The National Institutes of Health plans to recruit a new associate director to examine the potential for vast new troves of biomedical research data related to genomics, imaging, and electronic health records, the institute said Thursday.
NIH’s associate director for data science would be one of only a few high-ranking government officials tasked solely with managing how an agency handles data.
Government has been trying to capitalize on advances in so-called big data analysis for the past several years, including through a $200 million investment in data research. Several agencies also have implemented their own big data programs, such as a Medicare program that mines millions of claims documents to spot common fraud patterns and several intelligence and law enforcement programs aimed at spotting signals of terrorism and crime.
The Federal Communications Commission appointed a chief data officer in 2010 and named chief data officers at each of its divisions but the position hasn’t caught on widely in government.
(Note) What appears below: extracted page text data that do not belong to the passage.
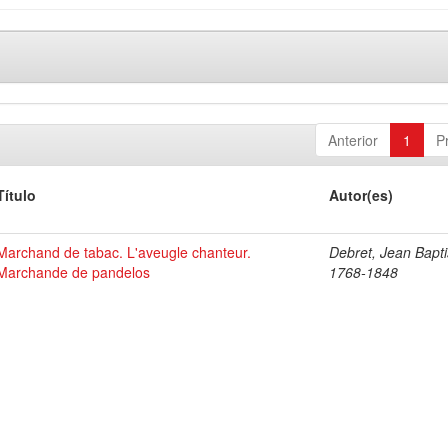
Anterior
1
P
Título
Autor(es)
Marchand de tabac. L'aveugle chanteur.
Debret, Jean Bapti
Marchande de pandelos
1768-1848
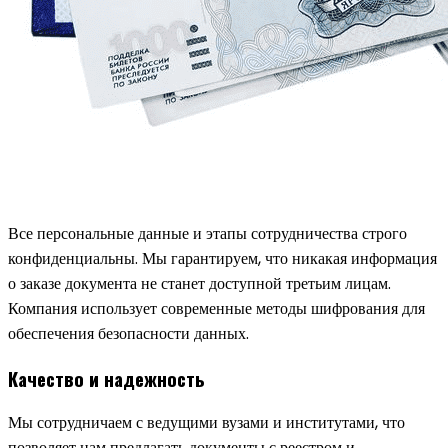
Все персональные данные и этапы сотрудничества строго
конфиденциальны. Мы гарантируем, что никакая информация
о заказе документа не станет доступной третьим лицам.
Компания использует современные методы шифрования для
обеспечения безопасности данных.
Качество и надежность
Мы сотрудничаем с ведущими вузами и институтами, что
позволяет нам предлагать документы с реестром и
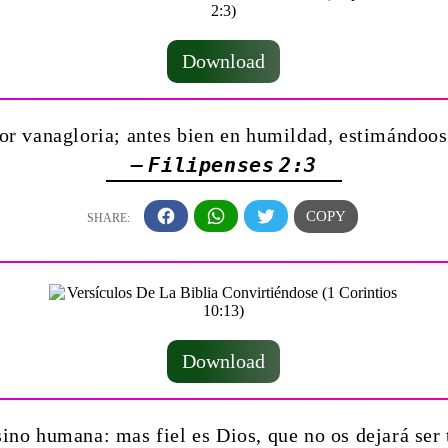
Download
r vanagloria; antes bien en humildad, estimándoos 
— Filipenses 2:3
Download
ino humana: mas fiel es Dios, que no os dejará ser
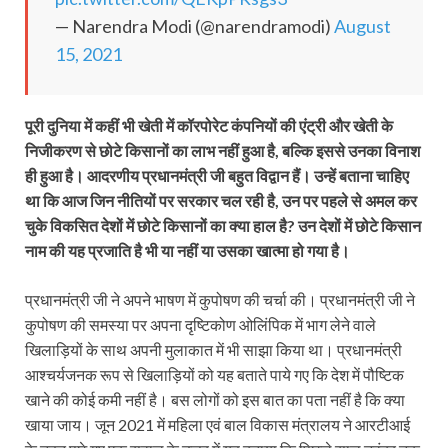
— Narendra Modi (@narendramodi)
August
15, 2021
पूरी दुनिया में कहीं भी खेती में कॉरपोरेट कंपनियों की एंट्री और खेती के
निजीकरण से छोटे किसानों का लाभ नहीं हुआ है, बल्कि इससे उनका विनाश
ही हुआ है। आदरणीय प्रधानमंत्री जी बहुत विद्वान हैं। उन्हें बताना चाहिए
था कि आज जिन नीतियों पर सरकार चल रही है, उन पर पहले से अमल कर
चुके विकसित देशों में छोटे किसानों का क्या हाल है? उन देशों में छोटे किसान
नाम की यह प्रजाति है भी या नहीं या उसका खात्मा हो गया है।
प्रधानमंत्री जी ने अपने भाषण में कुपोषण की चर्चा की। प्रधानमंत्री जी ने
कुपोषण की समस्या पर अपना दृष्टिकोण ओलिंपिक में भाग लेने वाले
खिलाड़ियों के साथ अपनी मुलाकात में भी साझा किया था। प्रधानमंत्री
आश्चर्यजनक रूप से खिलाड़ियों को यह बताते पाये गए कि देश में पौष्टिक
खाने की कोई कमी नहीं है। बस लोगों को इस बात का पता नहीं है कि क्या
खाया जाय। जून 2021 में महिला एवं बाल विकास मंत्रालय ने आरटीआई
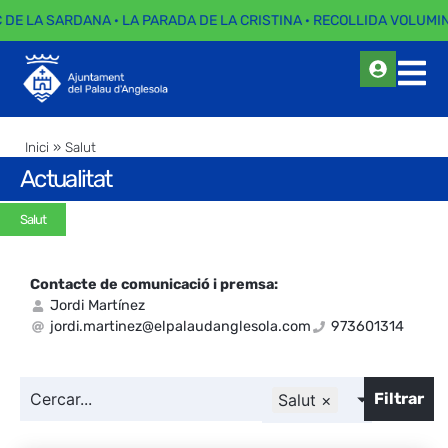
 DE LA SARDANA · LA PARADA DE LA CRISTINA · RECOLLIDA VOLUMINO
Inici
»
Salut
Actualitat
Salut
Contacte de comunicació i premsa:
Jordi Martínez
jordi.martinez@elpalaudanglesola.com
973601314
Filtrar
Salut
×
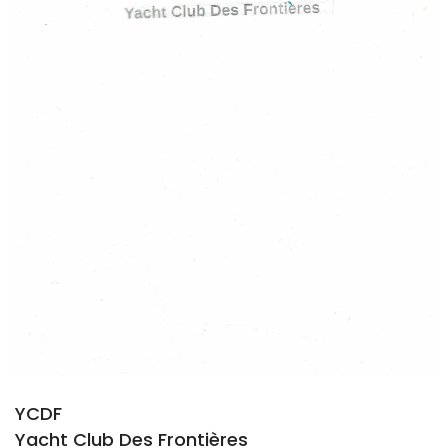
YCDF
Yacht Club Des Frontières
An October report from the industry group TechAmerica urged the government to appoint chief data officers at most agencies as well as a federal chief data officer to assess the use of big data governmentwide.
Big data refers generally to the mass of new information created by the Internet, by scientific tools such as the Large Hadron Collider and by digital sensors such as water quality meters. Big data analysis is the process of matching those troves of information with complex computer systems to gather intelligence and spot patterns.
“NIH aims to play a catalytic lead role in addressing these complex issues -- not only internally, but also with stakeholders in the research community, other government agencies, and private organizations involved in scientific data generation, management, and analysis,” NIH Director Francis Collins said in a statement.
Collins has asked National Human Genome Research Institute Director Eric Green to fill the associate director position on a temporary basis, the institute said.
As part of the government’s big data initiative, NIH plans to put a data set of the human genome project in Amazon's EC2 computer cloud with tools to make the information easily accessible to researchers. The 200 terabytes of data the project currently stores would fill about 16 million file cabinets or 30,000 DVDs, making it difficult to share, Collins said during a March event.